The number of physician assistants (PAs) and nurse practioners (NPs) moving out of primary care to work in specialty areas in US healthcare is rising. Trauma programs in teaching hospitals have been affected by the work hour restrictions put into place 10 years ago. Non-teaching programs have been adding these midlevel providers to help balance workloads.

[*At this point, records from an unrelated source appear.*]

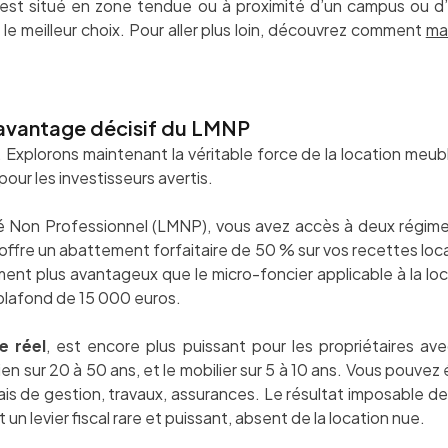
n est situé en zone tendue ou à proximité d’un campus ou d’u
le meilleur choix. Pour aller plus loin, découvrez comment
ma
n avantage décisif du LMNP
t. Explorons maintenant la véritable force de la location meubl
 pour les investisseurs avertis.
 Non Professionnel (LMNP), vous avez accès à deux régimes 
i offre un abattement forfaitaire de 50 % sur vos recettes loc
ent plus avantageux que le micro-foncier applicable à la loc
lafond de 15 000 euros.
e réel
, est encore plus puissant pour les propriétaires av
ien sur 20 à 50 ans, et le mobilier sur 5 à 10 ans. Vous pouve
rais de gestion, travaux, assurances. Le résultat imposable de
 un levier fiscal rare et puissant, absent de la location nue.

How common is the use of midlevel providers in trauma care? Nine-item surveys were sent to 464 designated or ACS verified trauma centers across the US. 

Here are the factoids:

  • The response rate was 53%, which is very good
  • It’s too bad that Level III and IV centers were excluded. There would have been some good data there.
  • About half were ACS verified trauma centers. Also, roughly half were Level I and half were Level II.
  • 35% used PAs, 33% used NPs, and 54% used residents. There was overlap in use.
  • ACS verified centers used midlevels more frequently than non-ACS centers (62% vs 41%)
  • Level I centers used them more than Level IIs (73% vs 53%)
  • Trauma centers with residents used midlevels more often than those without (66% vs 41%)
  • Midlevels were utilized for the traditional tasks of a surgical provider (H&P, discharge summary, rounds, trauma resuscitation, surgical assistant)
  • A third performed procedures like chest tubes, arterial and central lines
  • 19% of hospitals that did not use midlevels planned to start soon

Bottom line: Midlevel providers such as PAs and NPs are being used more and more frequently in trauma care. If you look at the graph, the inflection point happened just around the time of the new work hour rules. We use them at our trauma center, and they are very prevalent at the centers I have visited. These providers are valuable clinicians and their contributions to patient care should be embraced!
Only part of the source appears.